Сколько-то дней прошло, ударили морозы. Да такие сильные, что сразу сковало реку – до самого дна. И держались морозы много дней и ночей. Часто было слышно, как потрескивал от этого холода лед. Стебли камыша, качаемые ветром, ударялись друг о друга и легонько позванивали, как будто они были сделаны из серебра, а небо ночами становилось таким высоким, и в нем нарождалось столько новых звезд, что люди не всегда отыскивали среди них старые звезды и поговаривали с сомнением – небо ли над ними родной Кумании?
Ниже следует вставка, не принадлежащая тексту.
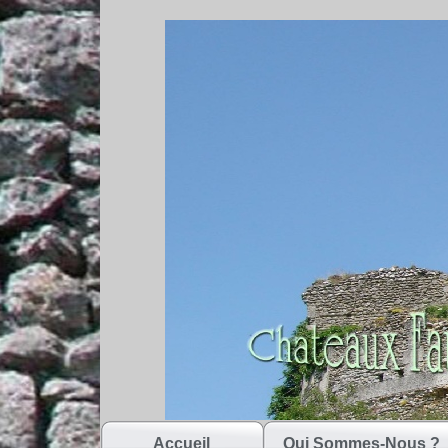
Accueil
Qui Sommes-Nous ?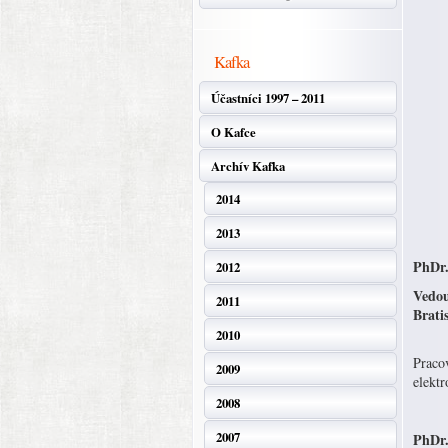
Kafka
Účastníci 1997 – 2011
O Kafce
Archív Kafka
2014
2013
PhDr.
2012
Vedou
2011
Bratis
2010
Praco
2009
elektr
2008
2007
PhDr.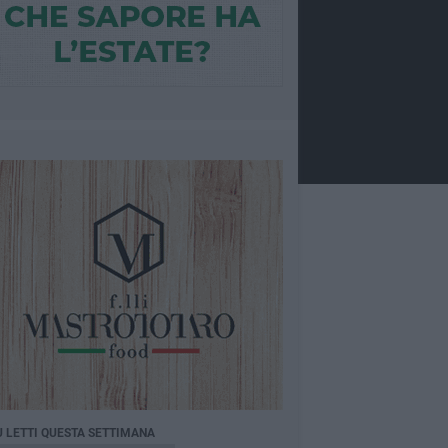
Ù LETTI QUESTA SETTIMANA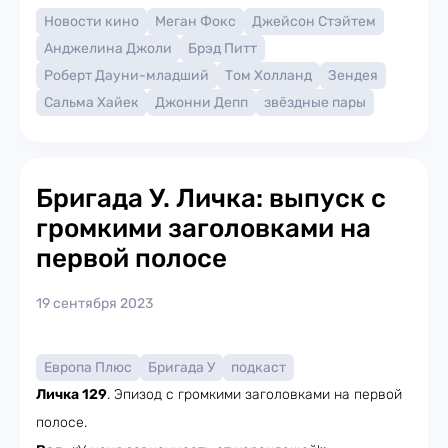
Новости кино
Меган Фокс
Джейсон Стэйтем
Анджелина Джоли
Брэд Питт
Роберт Дауни-младший
Том Холланд
Зендея
Сальма Хайек
Джонни Депп
звёздные пары
Бригада У. Личка: выпуск с
громкими заголовками на
первой полосе
19 сентября 2023
Европа Плюс
Бригада У
подкаст
Личка 129
. Эпизод с громкими заголовками на первой
полосе.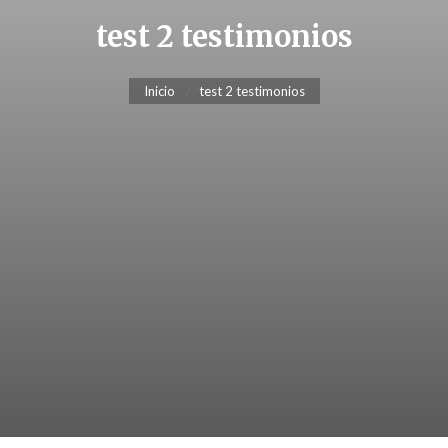
test 2 testimonios
Inicio
test 2 testimonios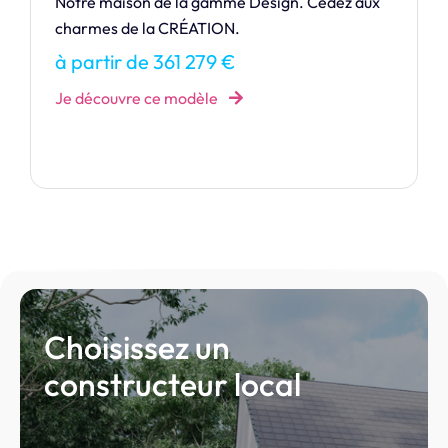
Style Contemporain par excellence, Charnelle
sait mélanger les styles !
à partir de 183 984 €
Je découvre ce modèle
Choisissez un
constructeur local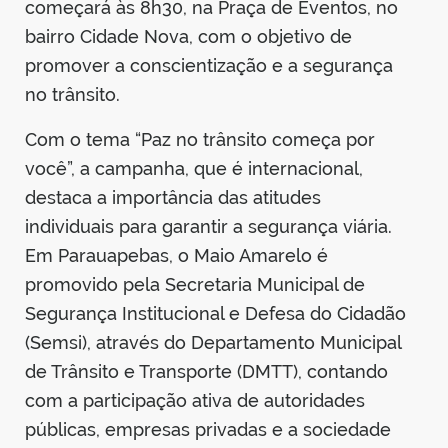
começará às 8h30, na Praça de Eventos, no
bairro Cidade Nova, com o objetivo de
promover a conscientização e a segurança
no trânsito.
Com o tema “Paz no trânsito começa por
você”, a campanha, que é internacional,
destaca a importância das atitudes
individuais para garantir a segurança viária.
Em Parauapebas, o Maio Amarelo é
promovido pela Secretaria Municipal de
Segurança Institucional e Defesa do Cidadão
(Semsi), através do Departamento Municipal
de Trânsito e Transporte (DMTT), contando
com a participação ativa de autoridades
públicas, empresas privadas e a sociedade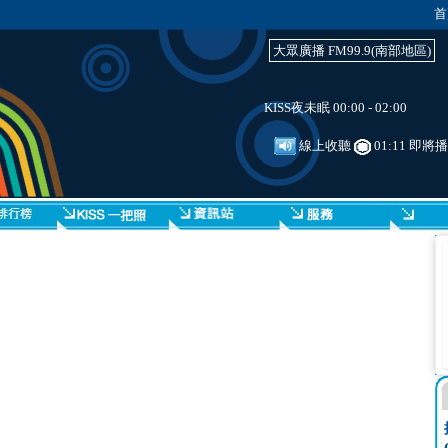
首
大眾廣播 FM99.9(南部地區)
KISS夜未眠 00:00 - 02:00
線上收聽
01:11 即將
Потом вместе с северным ветром подобрались метели. И завьюжило – то с одной стороны набросало сугробов, то с другой стороны принесло горы снега. И сровнялись холмы с лощинами. И уже не только небо, но и землю свою, давнымдавно обретенную родину, не могли вызнать половцы.
Аил Кумай засыпало с верхом. И после метелей стоило трудов выбраться из жилищ на свет и расчистить снежные наносы. В первые дни только по дымам могли определить люди, в какой стороне чей находится дом – потому что было вокруг них сплошь ровное белое поле.
С приходом сильных холодов все команы из кибиток перебрались в теплые земляные или саманные жилища. Также и Береста с Эйриком привел человек Кергет в дом Окота и показал им их места. И сам Кергет жил здесь же, и еще разместились в просторном ханском доме шестнадцать команов. Днем каждый занимался своей работой, а к ночи все собирались в тепле и приносили к общему столу пищу – кто сколько мог. А хан не скупился, в дни особенно сильных морозов распоряжался к каждому вечеру резать откормленных овец. Окот подкладывал команам мясо и приговаривал: «Овца милее всего блеет в желудке». Половцы соглашались с этим и припоминали мудрость: «Скупой хан правит до весны, щедрый хан правит и после смерти!»
Берест и Эйрик, равные со всеми ичкин, по-прежнему дни проводили в кошарах, где кормили овец и чистили за ними, где протапливали глиняные печурки кизяком и рублеными стеблями камыша. Они приходили в дом Окота только к общей трапезе и на ночь. И каждую ночь русы-ичкин дважды поднимались с ложа и уходили в свои овчарни подкладывать топливо в огонь. Бунчук-Кумай был доволен работой русов и давно перестал придираться к ним, а доблестный витязь Кергет одарил русов теплыми одеялами из тонкого мягкого войлока.